Kumari defines her life and work as based on the ideals of Marxism, feminism and secularism. Her published works include The Rise of the Labour Movement in Ceylon; Ethnic and Class Conflicts in Sri Lanka; Feminism and Nationalism in the Third World; The white Woman's other Burden; Nobodies to Somebodies: The Rise of the Bourgeoisie in Sri Lanka and The Erasure of the Euro-Asian.

== Formats ==
The book has been published in paperback, hardcover, e-book and a kindle edition:

Paperback:

- Feminism and Nationalism in the Third World (1986). Zed Books. ISBN 978-0-86-232265-6
- Feminism and Nationalism in the Third World (2016). Verso Books. ISBN 9781784784294
- Feminism and Nationalism in the Third World (1986). Kali for Women. ISBN 9788185107059

Hardcover:

- Feminism and Nationalism in the Third World (1986). Zed Books. ISBN 9780862322649

E-book:

- Feminism and Nationalism in the Third World (2016). Verso Books. ISBN 9781784784317

Kindle editions:

- Feminism and Nationalism in the Third World (2016). Verso Books.
- Feminism and Nationalism in the Third World (2016). Verso Books.

Arabic version:

- Feminism and Nationalism in the Third World (2016). الرحبة للنشر والتوزيع سورية. ISBN 9789933914592

== Academic reception ==
Feminism and Nationalism in the Third World was reviewed by Caroline Ramazanoglu for the Women's Studies International Forum who criticizes the lack of in-depth research regarding certain countries as opposed to others and how information is organised in a scattered manner in certain chapters but attributes this to the broad range of countries covered.

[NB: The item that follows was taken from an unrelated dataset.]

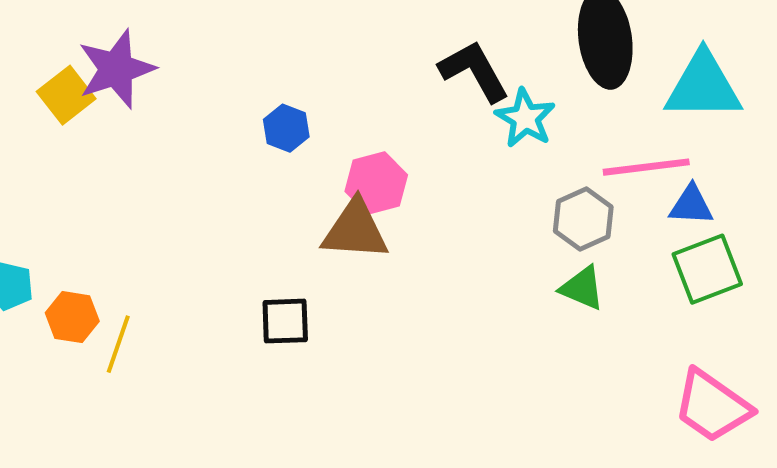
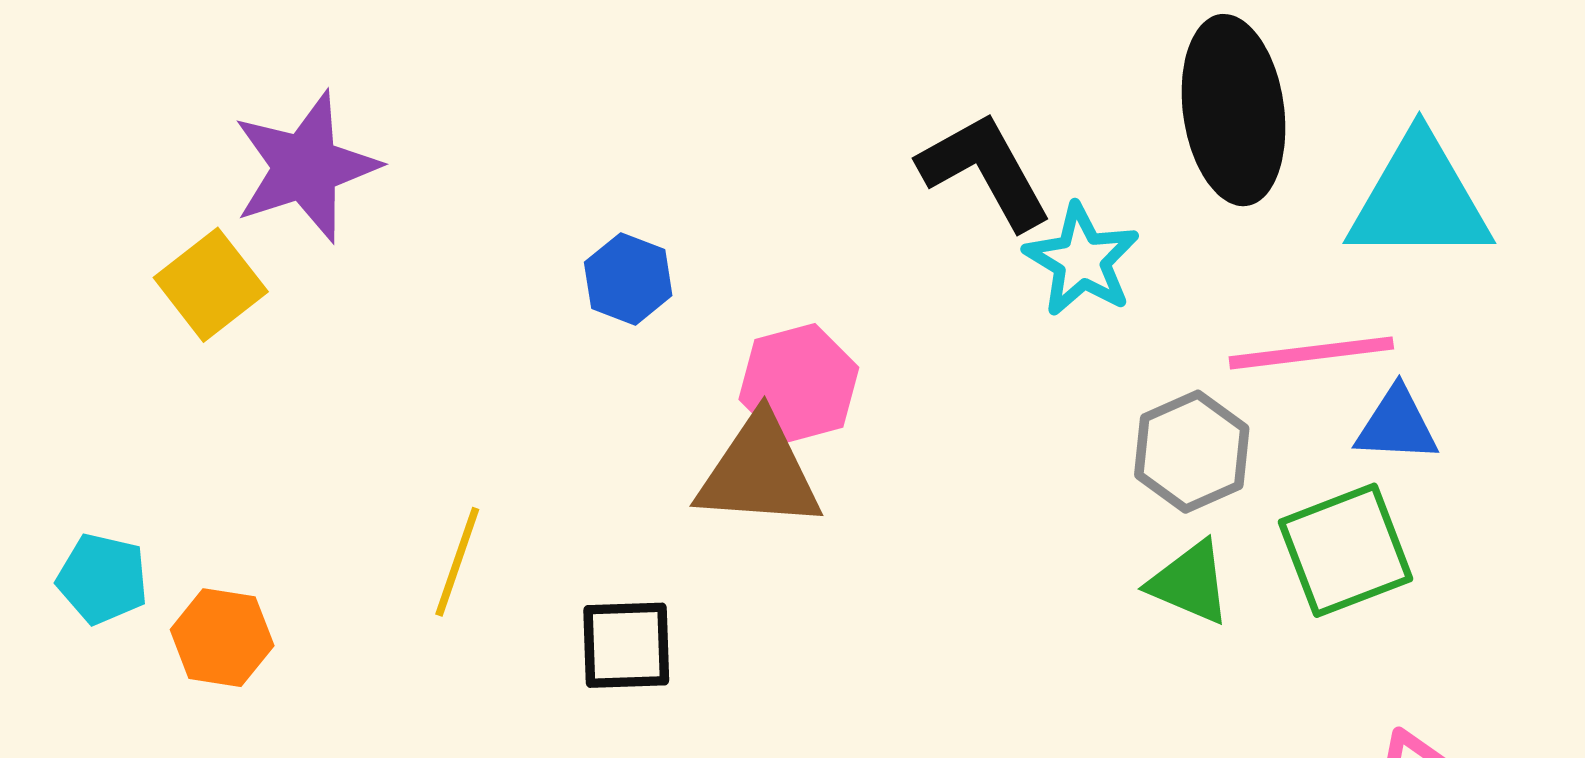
yellow square: (66, 95) -> (211, 285), moved
green square: (707, 269) -> (1345, 550), moved
yellow line: (118, 344) -> (457, 562), moved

Another review in the Journal of Comparative Family Studies criticizes how certain chapters such as Iran and Afghanistan are brief while others such as China and India are more detailed and thorough. The review points to the historic significance of upper and middle-class women's access to literature in influencing the contents of the book and the work is further criticized for a lack of explicit explanation regarding the interconnected of the economy, the politics and the family. However, it is acknowledged that Kumari has forewarned about the flaws of her work and she is praised for her success in writing a foundational piece of literature that successfully challenges the Eurocentric view of feminism and sets a precedence for future scholars regarding research on post-colonial feminism. According to English socialist feminist Sheila Rowbotham, Feminism and Nationalism in the Third World "remains the best introduction to the history of women's movements in Turkey, Egypt, Iran, India, Sri Lanka, Indonesia, the Philippines, China, Vietnam, Korea and Japan".

== Legacy ==
Feminism and Nationalism in the Third World won the Feminist Fortnight Award in the UK and was chosen as one of the top twenty Feminist Classics by Ms. Magazine. It was published by Verso as a part of its feminist classic series in 2016 with a foreword by Rafia Zakaria.